**Action item**
Text only, exactly as given: reproduce the entries below without their pictures.
Data for processing section start
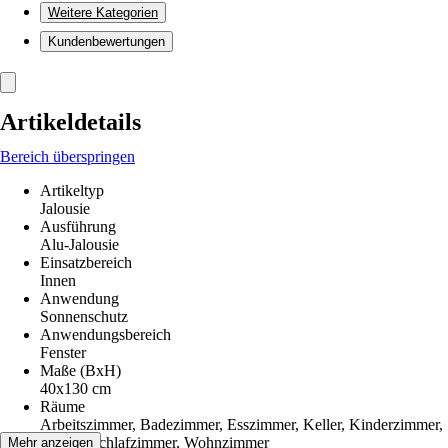
Weitere Kategorien
Kundenbewertungen
Artikeldetails
Bereich überspringen
Artikeltyp
Jalousie
Ausführung
Alu-Jalousie
Einsatzbereich
Innen
Anwendung
Sonnenschutz
Anwendungsbereich
Fenster
Maße (BxH)
40x130 cm
Räume
Arbeitszimmer, Badezimmer, Esszimmer, Keller, Kinderzimmer,
Küche, Schlafzimmer, Wohnzimmer
Mehr anzeigen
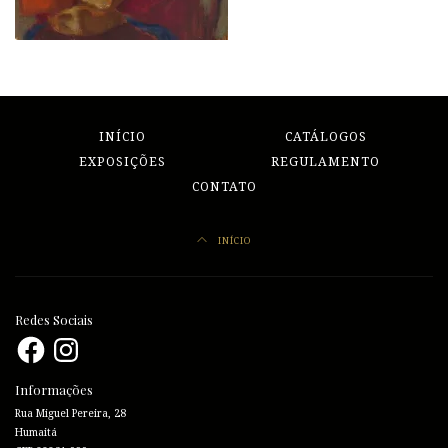
INÍCIO
CATÁLOGOS
EXPOSIÇÕES
REGULAMENTO
CONTATO
INÍCIO
Redes Sociais
Facebook
Instagram
Informações
Rua Miguel Pereira, 28
Humaitá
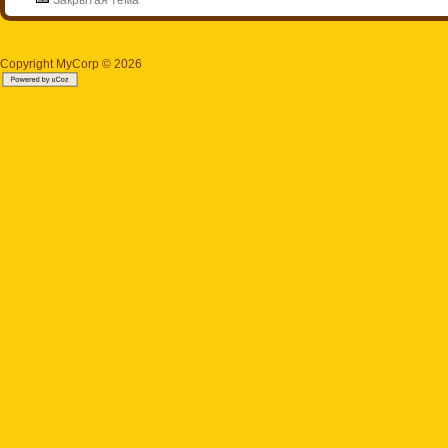
Закрытая тема
Copyright MyCorp © 2026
Data for processing section end
**Result for this exercise**
Weitere Kategorien
Kundenbewertungen
Artikeldetails
Bereich überspringen
Artikeltyp
Jalousie
Ausführung
Alu-Jalousie
Einsatzbereich
Innen
Anwendung
Sonnenschutz
Anwendungsbereich
Fenster
Maße (BxH)
40x130 cm
Räume
Arbeitszimmer, Badezimmer, Esszimmer, Keller, Kinderzimmer,
Küche, Schlafzimmer, Wohnzimmer
Mehr anzeigen
INÍCIO
CATÁLOGOS
EXPOSIÇÕES
REGULAMENTO
CONTATO
INÍCIO
Redes Sociais
Facebook
Instagram
Informações
Rua Miguel Pereira, 28
Humaitá
Закрытая тема
Copyright MyCorp © 2026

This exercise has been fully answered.